Markaberita.id | Jakarta – Upaya Ridwan Kamil menarik presiden Prabowo Subianto mantan Presiden Joko Widodo ke dalam arena Pilkada DKJ 2024 menuai kritik dari banyak pihak. Sebab hal tersebut hanya membuat blunder atau menimbulkan banyak pertanyaan publik mengenai etika dan kenegarawanan seorang kepala negara. Terlebih gaya komunikasi politik tersebut sangat mencolok dibeberapa kesempatan Pilkada, seperti pemanggilan Dedi Mulyadi untuk melihat Maung yang menjadi kendaraan Presiden, begitu juga mantan Presiden Jokowi saat pulang ke Solo yang kemudian memanggil Ahmad Lutfi menuju kendaraanya.
“Sebenarnya sah-sah saja, tetapi Kang Emil, pasti paham betul bagaimana posisi kepala pemerintahan, dan ketika kepala pemerintahan terlibat langsung secara, gestur, komunikasi mendukung salah satu kelompok. Ini tentu menjadi pertanyaan publik tentang etika dan kenegarawanannya,” ucap Pengamat politik dari Indonesia Bersih, Firdaus seperti dikutip markaberita dari saluran YouTube SC Alumni Network, Senin, (4/11/2024).
Ia mengatakan, apakah Presiden Prabowo saat ini merupakan pimpinan untuk seluruh rakyat Indonesia atau hanya untuk kelompok tertentu saja, begitu juga apakah kepala daerah yang diterima hanya mereka yang berasal dari Koalisi Indonesia Maju (KIM) Plus saja atau untuk semua kepala daerah dan tentunya hal ini mendegradasi peran, etika dan kenegarawanan seorang kepala negara .

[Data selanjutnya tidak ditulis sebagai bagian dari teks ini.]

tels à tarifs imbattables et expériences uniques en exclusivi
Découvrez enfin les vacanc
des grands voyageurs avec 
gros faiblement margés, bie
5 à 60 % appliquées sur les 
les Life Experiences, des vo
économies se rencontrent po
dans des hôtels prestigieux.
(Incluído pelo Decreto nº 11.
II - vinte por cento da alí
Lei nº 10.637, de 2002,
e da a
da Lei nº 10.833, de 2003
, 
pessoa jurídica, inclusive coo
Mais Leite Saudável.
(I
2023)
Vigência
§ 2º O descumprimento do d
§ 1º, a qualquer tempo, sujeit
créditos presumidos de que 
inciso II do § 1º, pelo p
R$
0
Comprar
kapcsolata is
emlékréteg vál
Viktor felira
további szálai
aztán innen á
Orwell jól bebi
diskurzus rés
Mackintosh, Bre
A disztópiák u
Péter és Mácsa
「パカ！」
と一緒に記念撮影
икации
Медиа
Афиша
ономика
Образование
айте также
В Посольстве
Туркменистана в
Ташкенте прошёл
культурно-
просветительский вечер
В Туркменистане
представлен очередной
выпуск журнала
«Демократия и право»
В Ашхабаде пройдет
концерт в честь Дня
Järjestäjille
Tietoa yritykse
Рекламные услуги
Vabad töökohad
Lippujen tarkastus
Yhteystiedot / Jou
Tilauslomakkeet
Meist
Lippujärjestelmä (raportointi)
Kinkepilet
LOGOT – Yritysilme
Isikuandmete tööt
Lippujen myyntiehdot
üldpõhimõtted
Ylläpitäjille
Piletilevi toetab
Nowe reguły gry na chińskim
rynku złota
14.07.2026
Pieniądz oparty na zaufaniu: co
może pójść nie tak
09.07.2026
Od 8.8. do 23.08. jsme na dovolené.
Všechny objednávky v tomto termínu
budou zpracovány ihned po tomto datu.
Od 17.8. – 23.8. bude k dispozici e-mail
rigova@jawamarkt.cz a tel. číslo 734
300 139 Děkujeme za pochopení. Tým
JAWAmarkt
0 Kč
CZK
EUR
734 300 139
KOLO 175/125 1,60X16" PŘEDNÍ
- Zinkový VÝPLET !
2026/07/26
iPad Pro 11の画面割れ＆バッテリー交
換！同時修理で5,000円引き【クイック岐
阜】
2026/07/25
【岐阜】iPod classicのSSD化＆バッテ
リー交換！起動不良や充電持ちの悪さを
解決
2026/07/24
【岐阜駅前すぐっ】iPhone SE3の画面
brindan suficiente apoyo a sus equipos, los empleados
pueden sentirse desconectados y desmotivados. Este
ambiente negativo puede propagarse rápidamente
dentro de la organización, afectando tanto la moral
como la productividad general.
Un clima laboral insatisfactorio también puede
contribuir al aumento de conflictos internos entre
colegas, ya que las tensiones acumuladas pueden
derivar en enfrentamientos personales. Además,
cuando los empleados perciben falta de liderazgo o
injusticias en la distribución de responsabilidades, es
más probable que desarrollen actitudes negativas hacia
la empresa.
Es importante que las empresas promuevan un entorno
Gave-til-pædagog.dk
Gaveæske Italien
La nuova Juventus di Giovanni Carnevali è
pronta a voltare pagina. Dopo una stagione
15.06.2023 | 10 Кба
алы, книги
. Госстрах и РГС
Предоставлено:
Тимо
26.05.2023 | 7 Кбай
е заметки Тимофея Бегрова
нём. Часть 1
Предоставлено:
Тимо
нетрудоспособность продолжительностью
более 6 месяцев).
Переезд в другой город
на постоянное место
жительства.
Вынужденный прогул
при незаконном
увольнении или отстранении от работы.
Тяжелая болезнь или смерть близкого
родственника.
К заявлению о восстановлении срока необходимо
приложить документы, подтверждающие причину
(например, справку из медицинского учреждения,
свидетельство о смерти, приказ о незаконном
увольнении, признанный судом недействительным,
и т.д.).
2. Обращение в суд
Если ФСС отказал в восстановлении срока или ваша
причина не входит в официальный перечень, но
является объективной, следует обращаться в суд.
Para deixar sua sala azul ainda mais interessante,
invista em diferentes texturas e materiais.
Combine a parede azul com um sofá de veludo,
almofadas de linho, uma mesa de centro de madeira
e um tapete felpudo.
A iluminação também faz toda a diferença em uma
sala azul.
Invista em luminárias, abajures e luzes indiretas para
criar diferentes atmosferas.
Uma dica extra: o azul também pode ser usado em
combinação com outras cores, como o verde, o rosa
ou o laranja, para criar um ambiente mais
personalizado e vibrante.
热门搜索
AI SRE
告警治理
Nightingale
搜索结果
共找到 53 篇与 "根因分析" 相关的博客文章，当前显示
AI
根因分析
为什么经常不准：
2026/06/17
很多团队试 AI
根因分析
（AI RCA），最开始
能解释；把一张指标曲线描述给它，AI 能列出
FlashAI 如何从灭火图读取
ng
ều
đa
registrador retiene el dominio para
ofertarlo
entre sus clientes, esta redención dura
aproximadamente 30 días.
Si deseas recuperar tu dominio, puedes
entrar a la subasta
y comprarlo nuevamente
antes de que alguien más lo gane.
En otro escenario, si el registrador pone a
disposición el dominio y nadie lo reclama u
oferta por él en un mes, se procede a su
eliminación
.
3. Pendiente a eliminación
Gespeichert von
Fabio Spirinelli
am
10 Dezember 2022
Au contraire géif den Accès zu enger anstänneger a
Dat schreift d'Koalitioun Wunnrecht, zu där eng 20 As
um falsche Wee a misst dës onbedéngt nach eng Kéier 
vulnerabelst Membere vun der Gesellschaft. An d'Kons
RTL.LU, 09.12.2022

“Dan pada titik ini, Ridwan Kamil tidak perlu menyeret-nyeret Presiden, apakah yang terjadi karena terus disusul oleh Pramono-Rano, sehingga selain logistik dukungan presiden diperlukan,” ucapnya.
Lantas apakah langkah yang diambil Ridwan Kamil ini bagian dari kepanikan dirinya yang elektabilitasnya terus terlebih dalam sejarah Pilkada DKI Jakarta kursi DKI 1 selalu dimenangkan oleh kelompok oposisi. Firdaus pun melihat demikian, Jika Ridwan Kamil pasca masuk Jakarta sudah kehilangan inovasinya berikut pendampingnya Suswono.
Sehingga terkadang mereka memunculkan hal-hal yang tidak lagi dibutuhkan oleh warga Jakarta, tentunya hal itu juga akan membuat publik terus bertanya, apakah layak mereka memimpin Jakarta? Padahal antara RK dan Pramono memiliki program yang relatif sama tapi yang membedakan adalah komunikasi dan sosialisasi yang terus tertinggal oleh Pramono dan Rano Karno.
“Selain kita melihat kurang optimalnya dukungan Kim Plus, kang Emil lebih banyak menggunakan refrensi masalalu, keluarga, tetapi dalam sosialisasi itu jauh tertinggal dengan Pramono dan Rano,” terangnya.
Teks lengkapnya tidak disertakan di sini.